Спутник мой, вероятно за какой-нибудь тяжкий грех, осужден был говорить без умолку; но я, не находя за собой достаточной вины, часто увольнял свои уши от тягостной барщины внимания и всякий раз, как он обращался ко мне с извинением: «Скажите, пожалуйста, откровенно, не мешаю ли я вам мечтать своими рассказами?» — готов был сказать: «Нет-с, продолжайте, сделайте милость: ведь я вас не слушаю!». Но я не мог не слышать его жалоб и проклятий на дагестанские седла. Они ли были сделаны не впору по его грузовой ватерлинии или природа худо разочлась размером его туловища в отношении к верховой езде? Дело в том, что бедняк был решительно не в своей тарелке, хотя седло его величиной с очень укладистое блюдо. Коварная передняя лука беспощадно буравила гастрономический департамент его высокоблагородия, кажется, в отместку за то, что его необычайная круглота мешала ей выглянуть на белый свет; между тем как с другой стороны край седла не поддерживал и половины основания. Наконец он не выдержал наседельной пытки: он рассчитал с обычным себе остроумием, что существовать гораздо приятнее на колесах, чем верхом, и нанял довезти свою особу до Кубы первую нагайскую арбу, какую мы настигли. На нее взвалили огромный двухспальный пуховик, который возится неразлучно с моим спутником для удобства, а на пуховик, с немалыми, правда, трудами, взобрался он сам. Я оставил всех телохранителей хранить разбитое тело С—та П—ча; послал прощальный привет на высокую колесницу и сам-третей пустился по знакомой дороге вперед.

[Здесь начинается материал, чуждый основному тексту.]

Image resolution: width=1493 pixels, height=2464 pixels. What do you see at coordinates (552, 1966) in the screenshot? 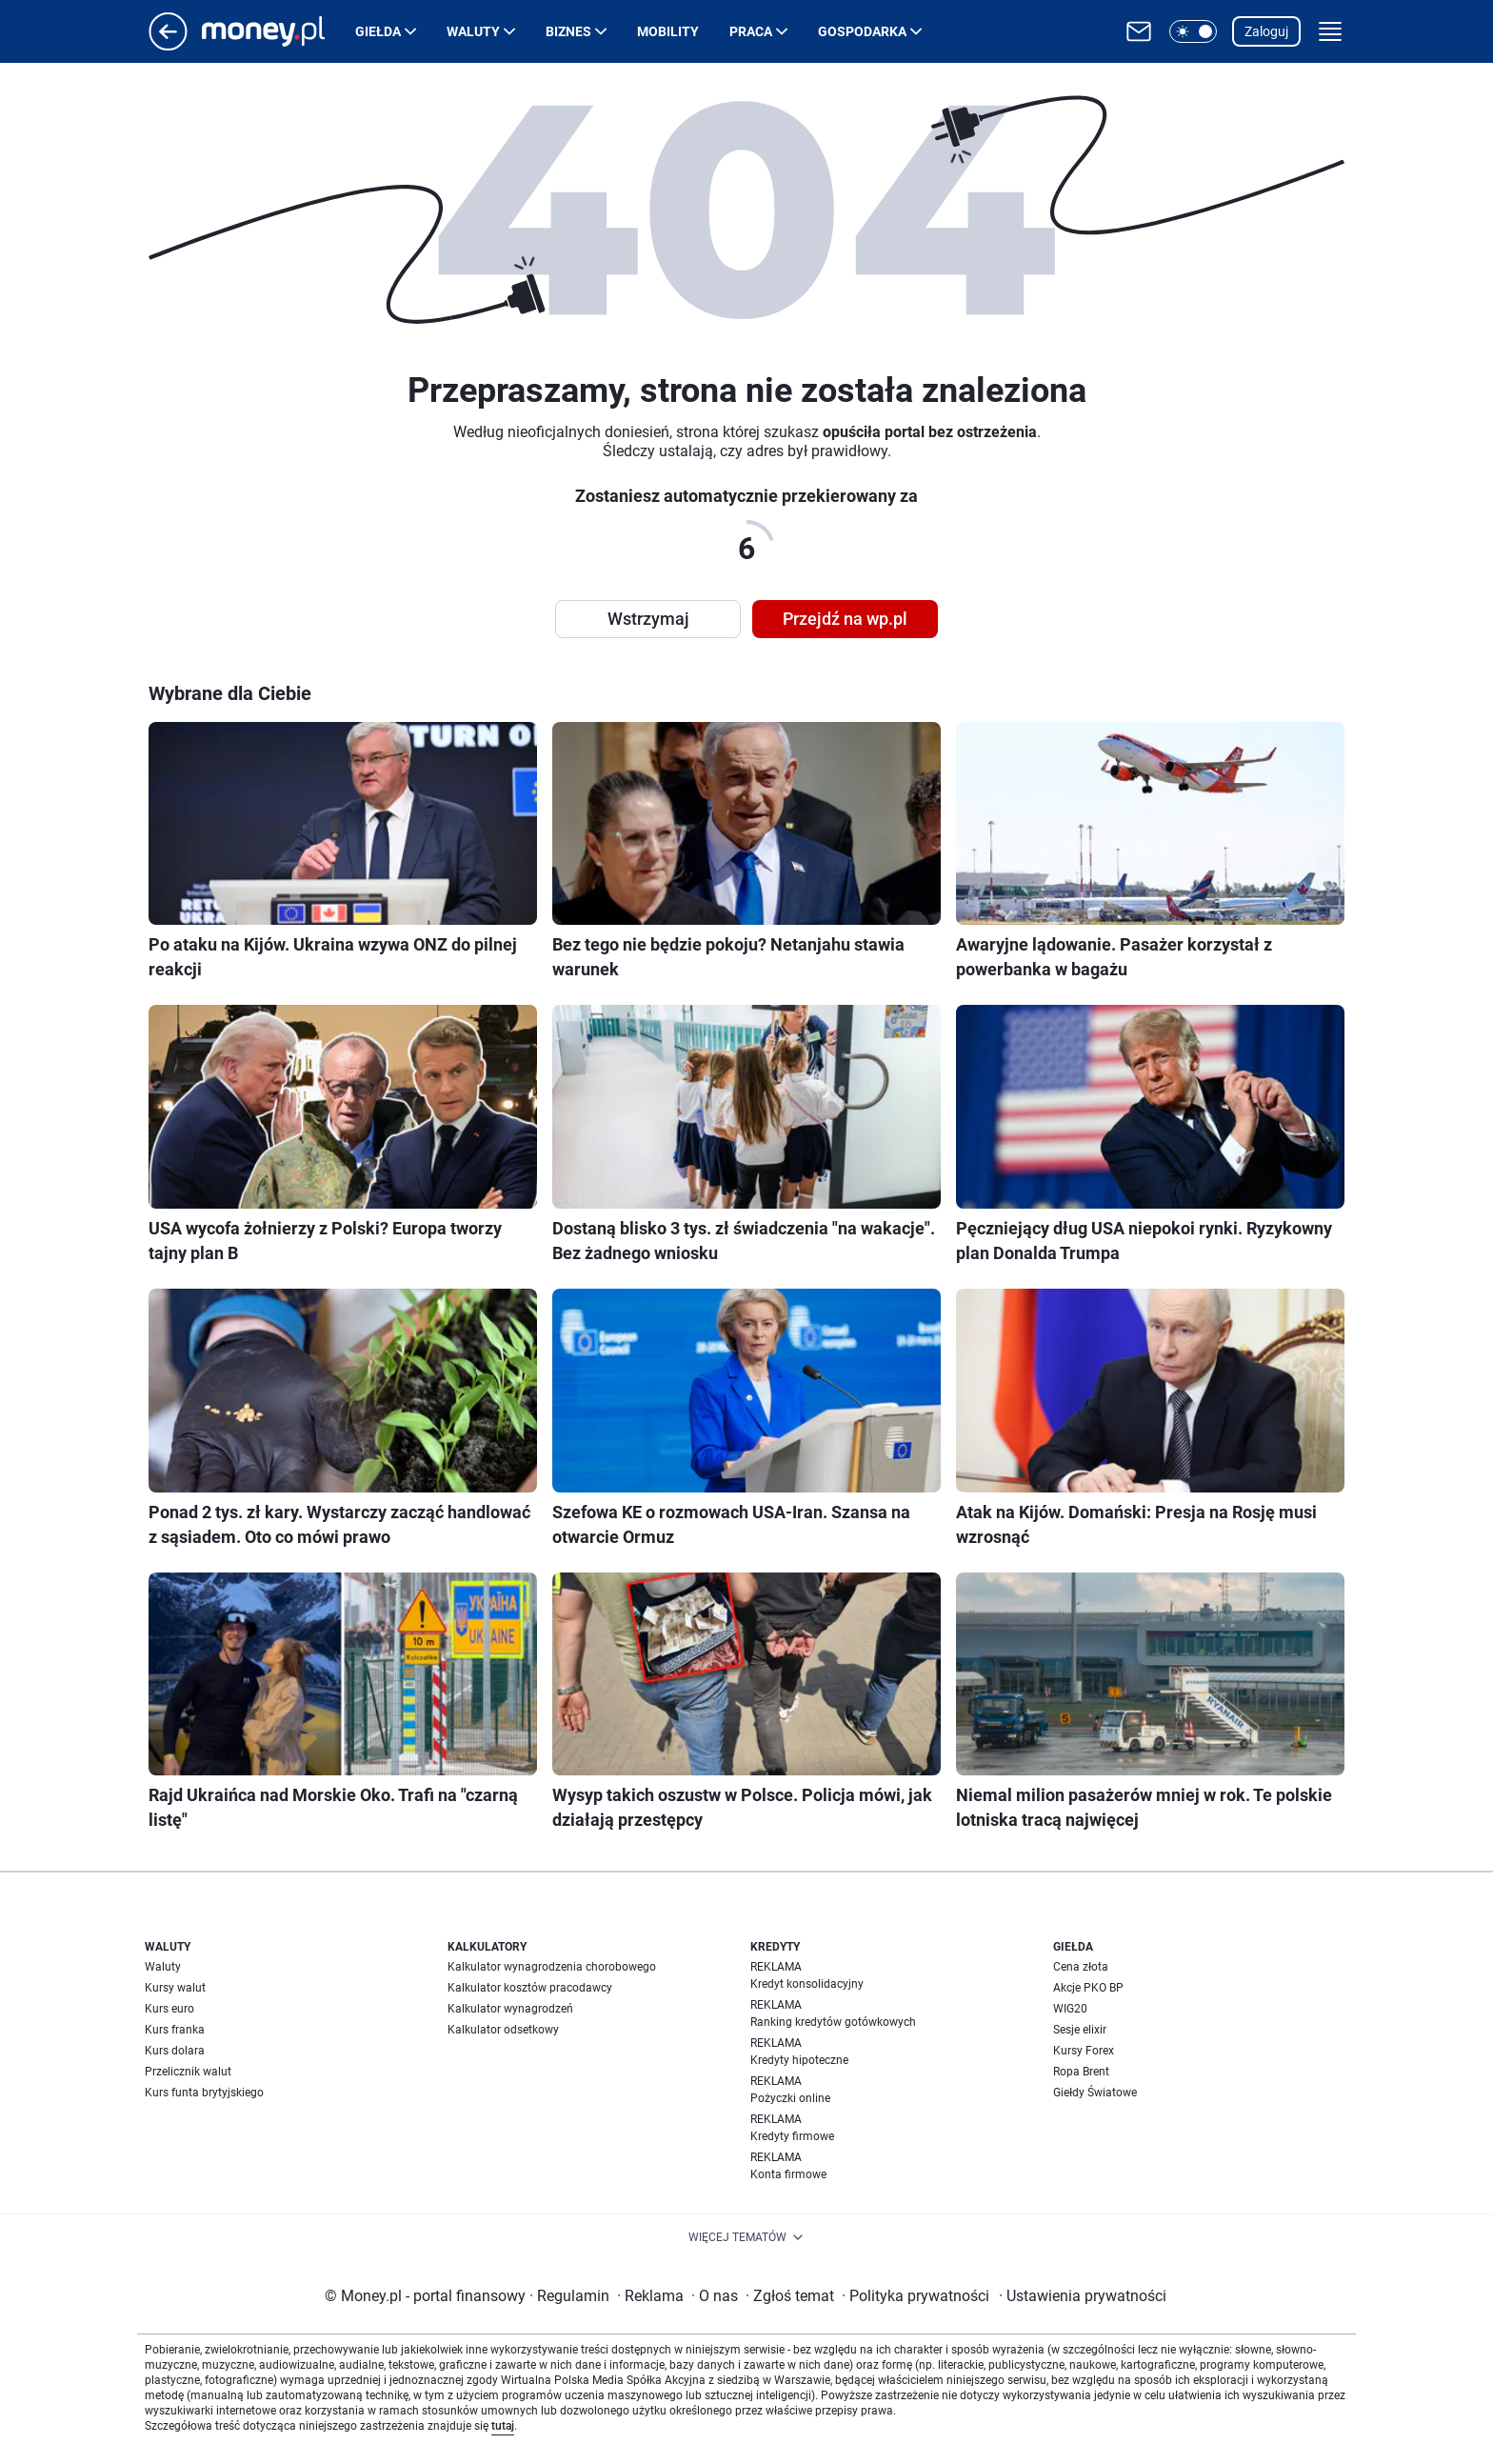 I see `Kalkulator wynagrodzenia chorobowego` at bounding box center [552, 1966].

Недаром говорят: дорога лучше женитьбы открывает характеры! Как ни забавен бывал подчас мой спутник, я не жаловался на разлуку. Надобно иметь необыкновенное сходство чувств, если не мыслей, для товарищества напутного. Я, если не могу опрокинуть сердца вполне, бываю обыкновенно очень молчалив и углублен внутрь себя. Желание насладиться видами и впечатлеть их в память делает меня невнимательным ко всему близкому. Минутный гость чужих сторон, я их приветствую и прощаюсь с ними каждым взором; их чудные образы проходят по моему сердцу в бледном озарении мечты, сменяются, исчезают как сон!.. Грустно, о как грустно глядеть не званному на роскошный пир природы и ехать мимо, все ехать, все странствовать бездомному на чужбине!.. Любоваться ею и думать об отечестве, которое носит он в сердце! Быть Танталом на каждом шагу, при каждой встрече! Хотеть забыть свое вчерась, не имея завтра!..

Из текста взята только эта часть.